Closed ibnesayeed closed 4 years ago
I agree that an archive's identifier ought to be its URI but having a short id like it is now is handy. What are you thoughts on adding some other field like shortname
or something?
Having just the domain names (not the full homepage URI) is not too verbose while being more predictable than randomly short chosen IDs. Adding other optional meta fields should be fine.
Any interest in coordinating with the names used in https://github.com/webrecorder/public-web-archives for short identifiers? We thought about using urls as main identifiers, but unfortunately, they too can change (for example, move from http->https) especially for smaller archives.
@ikreymer thanks for the reference. That is certainly one project that is still in my inbox waiting for me to reply to that.
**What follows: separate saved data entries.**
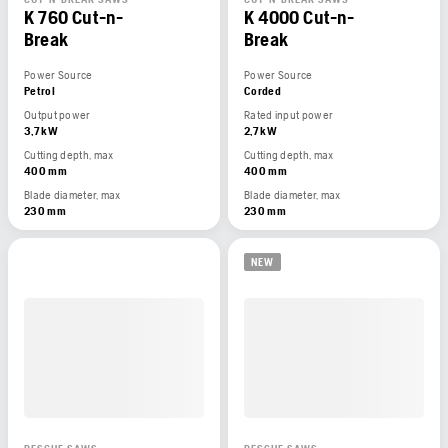
K 760 Cut-n-
K 4000 Cut-n-
Break
Break
Power Source
Power Source
Petrol
Corded
Output power
Rated input power
3,7 kW
2,7 kW
Cutting depth, max
Cutting depth, max
400 mm
400 mm
Blade diameter, max
Blade diameter, max
230 mm
230 mm
NEW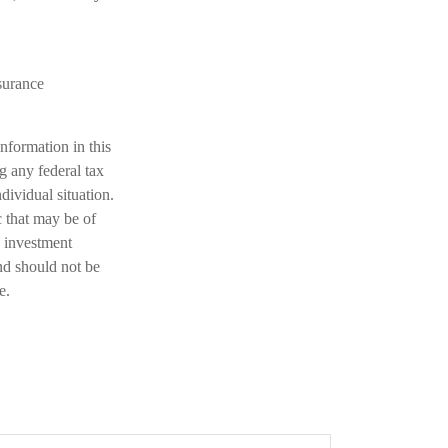
nsurance
nformation in this
ng any federal tax
dividual situation.
 that may be of
d investment
nd should not be
e.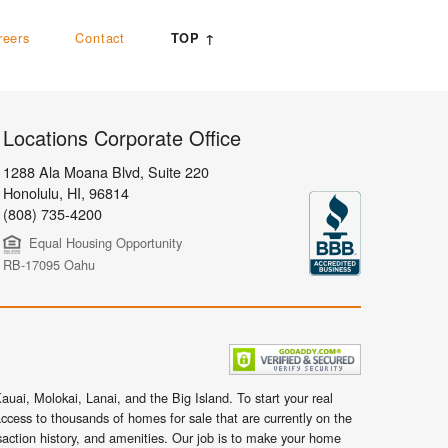
reers
Contact
TOP ↑
Locations Corporate Office
1288 Ala Moana Blvd, Suite 220
Honolulu
,
HI,
96814
(808) 735-4200
Equal Housing Opportunity
RB-17095 Oahu
uai, Molokai, Lanai, and the Big Island. To start your real
ccess to thousands of homes for sale that are currently on the
nsaction history, and amenities. Our job is to make your home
While I was creating this ticket, I had that repo in mind.
That said, here I am proposing to use just the canonical domain name, so things like protocol changes or presence of www
won't affect it. However, this approach is not safe either, for example when a single domain is serving multiple archive under different path prefixes. Again, that is not a big issue, one can use example.com/foo
and example.com/bar
as identifiers. These configuration files are often handcrafted anyway.
The JSON file that contains the list of archives uses short terms like
ia
orukwa
as IDs of each archival source. We can use their domain names in that place instead. This does not require any code change, only the config file needs to be changed.